I left him and went back downstairs. They were still discussing Violet.

“I’m really becoming worried about her,” Mrs Lucy said. One of the ack-ack guns started up, and there was the dull crump of bombs far away, and we all stopped to listen.

“ME 109s,” Morris said. “They’re coming in from the south again.”

“I do hope she has the sense to get to a shelter.” Mrs Lucy said, and Vi burst in the door.

“Sorry I’m late,” she said, setting a box tied with string on the table next to Twickenham’s typewriter. She was out of breath and her face was suffused with blood. “I know I’m supposed to be on watch, but Harry took me out to see his plane this afternoon, and I had a horrid time getting back.” She heaved herself out of her coat and hung it over the back of Jack’s chair. “You’ll never believe what he’s named it! The Sweet Violet!” She untied the string on the box. “We were so late we hadn’t time for tea, and he said, ‘You take this to your post and have a good tea, and I’ll keep the jerries busy till you’ve finished.’ ” She reached in the box and lifted out a torte with sugar icing. “He’s painted the name on the nose and put little violets in purple all round it,” she said, setting it on the table. “One for every jerry he’s shot down.”

We stared at the cake. Eggs and sugar had been rationed since the beginning of the year and they’d been in short supply even before that. I hadn’t seen a fancy torte like this in over a year.

“It’s raspberry filling,” she said, slicing through the cake with a knife. “They hadn’t any chocolate.” She held the knife up, dripping jam. “Now, who wants some then?”

“I do,” I said. I had been hungry since the beginning of the war and ravenous since I’d joined the ARP, especially for sweets, and I had my piece eaten before she’d finished setting slices on Mrs Lucy’s Wedgwood plates and passing them round.

There was still a quarter left. “Who’s upstairs taking my watch?” she said, sucking a bit of raspberry jam off her finger.

“The new part-timer,” I said. “I’ll take it up to him.”

She cut a slice and eased it off the knife and on to the plate. “What’s he like?” she asked.

“He’s from Yorkshire,” Twickenham said, looking at Mrs Lucy. “What did he do up there before the war?”

Mrs Lucy looked at her cake, as if surprised that it was nearly eaten. “He didn’t say,” she said.

“I meant, is he handsome?” Vi said, putting a fork on the plate with the slice of cake. “Perhaps I should take it up to him myself.”

“He’s puny. Pale,” Swales said, his mouth full of cake. “Looks as if he’s got consumption.”

“Nelson won’t steal him any time soon, that’s certain,” Morris said.

“Oh, well, then,” Vi said, and handed the plate to me.

I took it and went upstairs, stopping on the second floor landing to shift it to my left hand and switch on my pocket torch.

Jack was standing by the window, the binoculars dangling from his neck, looking out past the rooftops towards the river.
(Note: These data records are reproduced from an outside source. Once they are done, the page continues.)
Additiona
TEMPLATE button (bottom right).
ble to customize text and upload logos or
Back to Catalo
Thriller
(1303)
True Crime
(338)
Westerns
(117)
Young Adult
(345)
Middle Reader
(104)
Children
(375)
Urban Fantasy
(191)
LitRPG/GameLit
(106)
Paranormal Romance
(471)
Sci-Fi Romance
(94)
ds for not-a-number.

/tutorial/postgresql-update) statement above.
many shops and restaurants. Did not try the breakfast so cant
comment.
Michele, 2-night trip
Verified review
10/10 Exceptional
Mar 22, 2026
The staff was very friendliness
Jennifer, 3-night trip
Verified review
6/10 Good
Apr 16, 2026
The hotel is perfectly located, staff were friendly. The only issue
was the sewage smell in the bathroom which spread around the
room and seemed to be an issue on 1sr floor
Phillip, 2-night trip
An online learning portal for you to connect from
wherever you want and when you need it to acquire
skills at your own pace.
The moon was up, reflecting whitely off the water like one of the German flares, lighting the bombers’ way.

“Anything in our sector yet?” I said.

“No,” he said, without turning round. “They’re still to the east.”

“I’ve brought you some raspberry cake,” I said.
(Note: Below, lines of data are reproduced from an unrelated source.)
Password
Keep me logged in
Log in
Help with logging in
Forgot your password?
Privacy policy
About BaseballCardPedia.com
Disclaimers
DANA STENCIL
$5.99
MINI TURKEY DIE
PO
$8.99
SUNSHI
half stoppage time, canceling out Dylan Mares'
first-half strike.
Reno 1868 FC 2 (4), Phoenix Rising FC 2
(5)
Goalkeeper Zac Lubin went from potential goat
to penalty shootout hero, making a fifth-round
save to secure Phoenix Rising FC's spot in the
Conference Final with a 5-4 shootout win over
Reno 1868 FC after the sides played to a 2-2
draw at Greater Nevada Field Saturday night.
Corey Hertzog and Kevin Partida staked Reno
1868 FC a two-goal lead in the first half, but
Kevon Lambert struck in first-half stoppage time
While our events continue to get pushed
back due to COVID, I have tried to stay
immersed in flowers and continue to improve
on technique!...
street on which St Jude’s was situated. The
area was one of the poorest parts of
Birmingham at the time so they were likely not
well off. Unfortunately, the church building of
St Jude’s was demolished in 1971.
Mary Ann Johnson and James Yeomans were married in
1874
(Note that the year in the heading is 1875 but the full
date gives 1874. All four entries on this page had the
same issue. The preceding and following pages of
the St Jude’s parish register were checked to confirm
He turned and looked at me.

I held the cake out. “Violet’s young man in the RAF sent it.”

“No, thank you,” he said. “I’m not fond of cake.”

I looked at him with the same disbelief I had felt for Violet’s name emblazoned on a Spitfire. “There’s plenty,” I said. “She brought a whole torte.”

“I’m not hungry, thanks. You eat it.”

“Are you sure? One can’t get this sort of thing these days.”

“I’m certain,” he said and turned back to the window.